The saying “out with old and in with the new” doesn’t necessarily ring true for college students when it comes to the H1N1 virus, commonly known as swine flu. Last Spring, colleges across the country were inundated with health concerns about this highly contagious virus, concerns that caused rather inflated prevention efforts and mild public panic in proportion to the actual severity of the infection. However, this fall, health officials are gearing up for an even bigger, more serious swine flu flare-up, though it is still too early to predict.

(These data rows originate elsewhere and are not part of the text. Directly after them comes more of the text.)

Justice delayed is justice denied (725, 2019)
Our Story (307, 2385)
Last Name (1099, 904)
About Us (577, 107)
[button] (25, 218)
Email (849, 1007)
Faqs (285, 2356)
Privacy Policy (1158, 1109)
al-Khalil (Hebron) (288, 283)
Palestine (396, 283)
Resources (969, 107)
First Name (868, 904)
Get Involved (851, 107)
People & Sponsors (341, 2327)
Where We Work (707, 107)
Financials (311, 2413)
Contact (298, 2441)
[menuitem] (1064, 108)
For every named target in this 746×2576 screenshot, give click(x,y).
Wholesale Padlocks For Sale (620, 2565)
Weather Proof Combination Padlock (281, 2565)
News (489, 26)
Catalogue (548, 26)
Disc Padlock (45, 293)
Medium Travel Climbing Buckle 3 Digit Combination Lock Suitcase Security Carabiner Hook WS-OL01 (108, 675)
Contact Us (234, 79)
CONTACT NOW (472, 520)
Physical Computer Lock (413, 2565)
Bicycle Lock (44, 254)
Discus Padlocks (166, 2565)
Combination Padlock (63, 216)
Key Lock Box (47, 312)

So far, hundreds of cases have been reported across colleges and universities, and recently, several news sources linked two campus deaths to the virus, a freshman at Troy University and a student at the University of Nebraska. Yet, anywhere from 50 to over 200 cases per campus reporting H1N1 only represent a very small percentage of the thousands and tens of thousands of students that make up any campus body enrolled this year.
While statistically the threat seems small, college administrators are still heeding advisement from federal health officials by taking all the necessary precautions. So what does that mean for you, the college student? It means be prepared for an unusual semester.
Here are some guidelines that you can expect from your campus:
Any students experiencing flu-like symptoms such as a fever or cough, severe or persistent vomiting, lethargy, irritability, pain or pressure in the chest or abdomen, dizziness, or vertigo will be assumed to have H1N1. Health officials are urging students who are already infected with the flu to go home, if possible. Some campuses have assigned sick dorms to quarantine ill students. Other campuses are encouraging sick students to isolate themselves in their dorm until 24 hours after their symptoms have subsided. Additionally, students that are sick, have been urged to wear masks in common areas such as bathrooms or when interacting with others.
If you are experiencing flu-like symptoms, it is recommended that you tell your RA and your roommate. Also, if you are sick and miss class, contact your professor. Campuses have been communicating to professors the importance of leniency for those that miss class due to a flu infection.
If in isolation, check to see if your campus provides meal delivery or ask a friend or roommate to help with meals.
In a situation where your roommate has been asked to isolate to the dorm room, it is recommended you check with your dorm director for the possibility of a short-term relocation. It might also be best to clean your living space, i.e., door knobs, computer keyboard, etc.
Be sure to monitor your health every day and take necessary precautions.
The best way to prevent getting sick is cleanliness. Wash your hands vigorously with soap and warm water. Clean room surfaces, car surfaces, cell phone, computer keyboard, etc., with antibacterial wipes or cleanser. Avoid touching your face, i.e., eyes, nose, and mouth. A seasonal flu or H1N1 vaccination is also recommended.
Generally, cases of the H1N1 have been mild, not requiring a doctor’s visit. However, those who have chronic illnesses or are pregnant and begin to experience flu-like symptoms should see a medical provider.
In addition, if your flu-like symptoms subside but then relapse severely, see your doctor immediately.
Antiviral medicine is available but will be offered up to those who require hospitalization or who are at risk of complications. Again, the majority of flu cases in otherwise healthy adults are mild and prescribed medication is not necessary.
With all the aforementioned aside, I would like to say that in May, I wrote a satirical piece on the ridiculousness of how the media embellished the severity of swine flu. The piece was called Swine Flu: The College Campus Response to a Panic Mongering Media. It mocked the exaggerated precautionary measures many college campuses took, for example, segregated graduation ceremonies.
Soon after it was published, I got sick with swine flu. Some might say I got what I deserved, but all in all, I survived the experience. I lost no limbs or senses; I can still walk and chew and breath; and none of my family members got sick. That is my account, and I’m sticking to it.
Therefore, I still maintain, based upon my experience, that the swine flu ballyhoo is a little overdone and does not require any freak outs on your part. Just expect to see a lot of hand washing reminders, and if you do get sick, expect a large health clinic receptionist to tackle you with a face mask.